I still remember the faces of my friends and family when I told them I was planning to move to Mumbai in 2016.
“You’re moving where?!”
“How will you manage?”
The idea was very foreign to them. For, many of them had left India decades ago looking for better opportunities, and in the hopes of achieving the 'American Dream'. To go back and struggle again was a concept they couldn’t wrap their heads around, especially for a young girl who was brought up in the US.
Even now, six years later, this 'reverse migration' is often met with skepticism and curiosity. The idea that someone who was brought up in the US, moved back to India for good, still seems unfathomable to them. I can’t blame them either. Despite being an Indian, I knew nothing of my cultural identity because I had spent my entire life adjusting to another culture.
My family moved to America in 1990, due to the Gulf War. I was all of two years then. We were an immigrant family in an unknown territory. We had to start afresh. Our migration to the US wasn’t planned so it was extremely difficult for us in the beginning. My parents tried their best to stay true to our roots, but we had to assimilate quickly and eventually lost those links back to our culture. As kids, we eventually stopped speaking our mother tongue and responded only in English. Telling friends of my Indian background only led to bullying, humiliation or confusion, so I eventually just stopped talking about it.
The few attachments we had to our roots were the telephone calls to our grandparents living in Kerala. With the telephone companies charging $1 per minute in those days, our calls never lasted more than five minutes and conversations never went deeper than exchanging a few pleasantries in our broken Malayalam. “Appacha! Kechamo?!” “Yes mole, I can hear you!”
Trips to India were also seldom.

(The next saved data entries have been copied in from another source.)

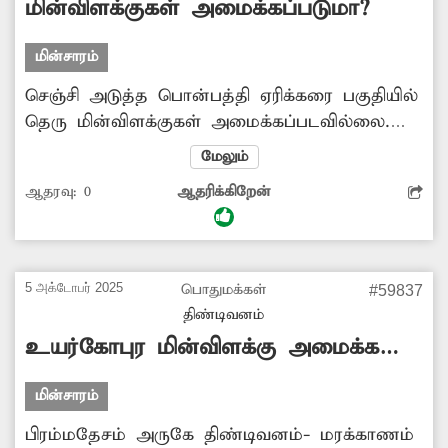
மின்விளக்குகள் அமைக்கப்படுமா?
மின்சாரம்
செஞ்சி அடுத்த பொன்பத்தி ஏரிக்கரை பகுதியில்
தெரு மின்விளக்குகள் அமைக்கப்படவில்லை.
இதனால் இரவு நேரங்களில் அப்பகுதி இருள்
மேலும்
சூழ்ந்து காணப்படுவதால் திருட்டு, வழிப்பறி
ஆதரவு:
0
ஆதரிக்கிறேன்
போன்ற குற்ற சம்பவங்கள் நடைபெறும்
அபாயம் உள்ளது. மேலும் எதிர்வரும்
வாகனங்கள் தெரியாமல் அடிக்கடி வாகன
ஓட்டிகள் விபத்தில் சிக்கும் நிலையும் உள்ளது.
5 அக்டோபர் 2025
பொதுமக்கள்
#59837
எனவே மின்வாரியத்துறை அதிகாரிகள் விரைந்து
திண்டிவனம்
அப்பகுதியில் தெரு மின்விளக்குகள்
உயர்கோபுர மின்விளக்கு அமைக்க
அமைத்துத்தர நடவடிக்கை எடுக்க வேண்டும்
வேண்டும்
என்று வாகன ஓட்டிகள் கோரிக்கை
மின்சாரம்
விடுத்துள்ளனர்.
பிரம்மதேசம் அருகே திண்டிவனம்- மரக்காணம்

Every few years, we’d go and spend the summer there, my siblings and I dragging our feet the whole way. As young kids, the idea of spending the entire summer in India did not excite us. While nothing made us happier than seeing our grandparents, visiting distant relatives, living with insects, and dealing with the Kerala heat were all things we were happy to be without at the time. My mom would even pack us “American food” like spaghetti and meatballs from the US, as a respite from all the constant Keralan meals. My grandfather didn’t mind and would join along. I still remember his failed attempts to eat spaghetti with a fork and spoon. He quickly gave up and ate the spaghetti with his hands.

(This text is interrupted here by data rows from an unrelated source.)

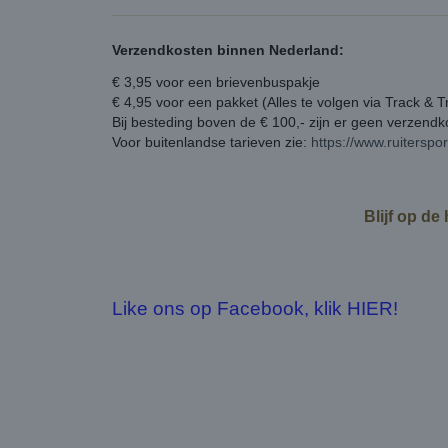
Verzendkosten binnen Nederland:
€ 3,95 voor een brievenbuspakje
€ 4,95 voor een pakket (Alles te volgen via Track & T
Bij besteding boven de € 100,- zijn er geen verzend
Voor buitenlandse tarieven zie:
https://www.ruiterspo
Blijf op de
Like ons op Facebook, klik HIER!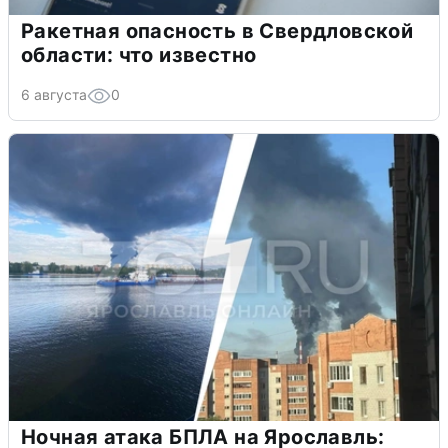
Ракетная опасность в Свердловской
области: что известно
6 августа
0
Ночная атака БПЛА на Ярославль:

Growing up in a predominantly White neighbourhood, I didn’t have much exposure to Indian culture outside our church community programmes. I was often called a “coconut”, a derogatory term coined towards Indians by Indians that you would never use today. Brown on the outside, White on the inside. But frankly, that’s what I was and remained.
I didn’t realise how disconnected I was from my roots until after I moved to India. I was now this American in India and I stuck out like a sore thumb. I couldn't speak my mother tongue so I would just smile and nod. My entire identity was trying to be accepted into American culture while hiding my own and now here I was, with my culture all around me and I couldn’t avoid it. Living in India was my new reality and I wanted to experience the best way I could so I started to be open to it. The more I learned about Kerala culture, the more I became enthralled. I got to see first hand the history of our heritage and learn about the rich traditions in art, driven by our colorful and vibrant past. I got the opportunity to travel more around Kerala, experiencing its diverse cuisine while taking in the beautiful scenery.
I always encourage those who have the opportunity to come live in India to do it, even if it is for a short time. There is an unmatched richness and vibrancy here. I found myself rediscovering my roots in a way I never thought was possible. The world is also a lot different now. We no longer have to hide our background but instead wear it proudly on our sleeves.
My occassional trips to Kerala are now once or twice a year and each time I visit, I feel my cultural identity strengthening. My grandparents have long since passed away, but I always wonder what they would have thought of their granddaughter coming back to live in India. I think they would have been really proud. I have a new profound appreciation for my heritage, background and culture that I never had growing up in the United States...
…but just don’t ask me to speak in Malayalam though.